Es war gegen Ende der 60er-Jahre. Wir hielten damals die Versammlungen in den Häusern der Geschwister monatsweise abwechselnd. Die Räume waren oft klein und voller Menschen, sodass im Sommer während des Gottesdienstes die Fenster geöffnet wurden. Die Wortverkündigung drang nicht so sehr nach draußen, doch der Gesang war weithin zu hören. Ein Mann im Dorf, dessen Frau die Versammlungen besuchte, war schon länger krank. Nun traf es zu, dass die Versammlungen in einem Haus abgehalten wurden, das um einige Häuser versetzt gegenüber ihrem Haus war. Die Frau hatte bereits öfter versucht, ihren Mann zu den Gottesdiensten einzuladen, doch bisher hatte er immer abgelehnt. Jetzt, da der Versammlungsort ihrem Haus so nahe war, versuchte sie ihn erneut einzuladen. „Die Gelegenheit ist so günstig, vielleicht wird sie nie mehr so günstig für dich sein.“

Mit viel Zureden bat sie ihren Mann, in den Gottesdienst zu kommen, doch er folgte der Einladung nicht.

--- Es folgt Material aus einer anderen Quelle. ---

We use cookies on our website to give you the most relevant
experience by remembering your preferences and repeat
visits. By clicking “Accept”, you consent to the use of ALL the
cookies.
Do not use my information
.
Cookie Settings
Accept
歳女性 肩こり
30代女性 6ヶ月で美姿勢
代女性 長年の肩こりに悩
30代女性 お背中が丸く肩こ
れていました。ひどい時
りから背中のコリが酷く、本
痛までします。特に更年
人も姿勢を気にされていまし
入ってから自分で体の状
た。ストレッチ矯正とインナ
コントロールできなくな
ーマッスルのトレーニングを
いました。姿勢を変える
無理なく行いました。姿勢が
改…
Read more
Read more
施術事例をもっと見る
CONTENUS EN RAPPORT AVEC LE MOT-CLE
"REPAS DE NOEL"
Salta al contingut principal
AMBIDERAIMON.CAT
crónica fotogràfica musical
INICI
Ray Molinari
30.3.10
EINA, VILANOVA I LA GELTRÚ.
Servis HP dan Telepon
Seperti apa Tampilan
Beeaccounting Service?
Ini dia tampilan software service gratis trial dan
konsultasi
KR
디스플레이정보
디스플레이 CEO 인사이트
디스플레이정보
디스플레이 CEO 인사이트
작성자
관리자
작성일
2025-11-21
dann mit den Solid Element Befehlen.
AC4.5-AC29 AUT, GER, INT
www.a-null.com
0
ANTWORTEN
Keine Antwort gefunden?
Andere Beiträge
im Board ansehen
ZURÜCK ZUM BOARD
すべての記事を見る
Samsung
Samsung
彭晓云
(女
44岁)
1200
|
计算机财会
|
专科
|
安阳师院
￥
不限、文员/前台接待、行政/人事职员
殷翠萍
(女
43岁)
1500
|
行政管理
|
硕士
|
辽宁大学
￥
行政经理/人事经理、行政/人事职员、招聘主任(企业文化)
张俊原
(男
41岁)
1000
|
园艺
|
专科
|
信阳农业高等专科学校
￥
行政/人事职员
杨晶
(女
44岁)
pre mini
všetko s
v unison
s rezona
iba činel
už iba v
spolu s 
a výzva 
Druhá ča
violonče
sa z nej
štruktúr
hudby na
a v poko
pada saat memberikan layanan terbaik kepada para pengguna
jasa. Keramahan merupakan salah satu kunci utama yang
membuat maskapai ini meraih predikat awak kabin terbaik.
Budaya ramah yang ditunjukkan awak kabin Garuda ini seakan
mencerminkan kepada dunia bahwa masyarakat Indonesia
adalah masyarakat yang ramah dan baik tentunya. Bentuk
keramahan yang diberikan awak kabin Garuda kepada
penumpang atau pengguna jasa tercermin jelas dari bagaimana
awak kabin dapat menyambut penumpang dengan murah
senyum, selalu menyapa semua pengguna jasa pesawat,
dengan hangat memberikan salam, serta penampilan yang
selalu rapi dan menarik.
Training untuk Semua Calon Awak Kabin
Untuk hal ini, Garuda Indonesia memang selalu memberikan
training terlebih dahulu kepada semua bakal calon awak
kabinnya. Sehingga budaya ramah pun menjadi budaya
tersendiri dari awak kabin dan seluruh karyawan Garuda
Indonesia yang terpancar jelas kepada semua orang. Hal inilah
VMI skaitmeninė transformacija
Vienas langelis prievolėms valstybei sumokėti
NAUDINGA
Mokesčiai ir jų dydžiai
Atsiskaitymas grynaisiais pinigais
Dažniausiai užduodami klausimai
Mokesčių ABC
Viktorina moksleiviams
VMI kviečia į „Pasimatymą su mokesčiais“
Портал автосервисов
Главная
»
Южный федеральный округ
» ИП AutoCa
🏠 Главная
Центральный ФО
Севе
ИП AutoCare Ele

Später berichtete der Mann: „Ich verspürte in mir ein starkes Mahnen, mit in den Gottesdienst zu gehen. Es könnte für mich einmal zu spät werden. Doch ich widerstand. Als meine Frau zur Versammlung gegangen war, nahm ich einen Stuhl, setzte mich vor das Haus und hörte zu, wie gesungen wurde. Ich war so beunruhigt, dass ich eine Zigarette nach der anderen rauchte in der Hoffnung, damit meine Unruhe zu dämpfen. Immer wieder redete es in mir: ‚Warum bist du nicht mitgegangen, es könnte einmal zu spät werden.‘ Ich war so berührt, dass jedes mal, wenn gesungen wurde, ich mich kaum halten konnte. Ich sagte aber niemandem etwas davon. Die Versammlung wurde bald an einen anderen Ort verlegt, ich hörte den Gesang nicht mehr und so beruhigte sich alles in mir. Ich spürte, wie gleichgültig und tot ich gegenüber allem Göttlichen wurde, nichts reute mich mehr. Die Angst vor dem Verlorengehen war weg, zu etwas Göttlichem war kein Trieb mehr vorhanden.“

Nach einigen Monaten wurde der gesundheitliche Zustand des Mannes immer schlimmer. Die Frau sah die Lage ihres Mannes, kam zu mir und bat mich, doch einmal mit ihrem Mann zu sprechen. Als ich zu ihm kam, ging es ihm sehr schlecht. Ich sprach ihn direkt an: „Du kannst sterben, bist du zum Tod bereit?“

Daraufhin erzählte er mir seine Geschichte und sagte: „Ich muss jetzt mit meinem Los zufrieden sein. Ich habe das Heil versäumt und kann es nicht mehr fassen.“ Ich versuchte ihn noch auf die Gnade Gottes hinzuweisen, doch er nahm nichts mehr an. Auf meine Frage: „Soll ich für dich beten?“, antwortete er: „Du kannst beten, aber für mich ist es zu spät.“

Genau so hat es der Prophet Hosea gesagt: „Weh ihnen, wenn ich von ihnen gewichen bin“ (Hos. 9,12). Ich versuchte noch zu beten, aber es schien, als ob die Worte nur bis zur Zimmerdecke aufstiegen. So endete der Tag der Gnade bei einem Menschen noch bevor ihn Gott aus dieser Welt abrief. Kurze Zeit nach unserem Gespräch starb er.

Wie unendlich traurig ist es doch, von solchen Vorfällen zu sprechen. Uns aber, die wir leben und Gnadenzeit haben, soll dies zur Warnung sein.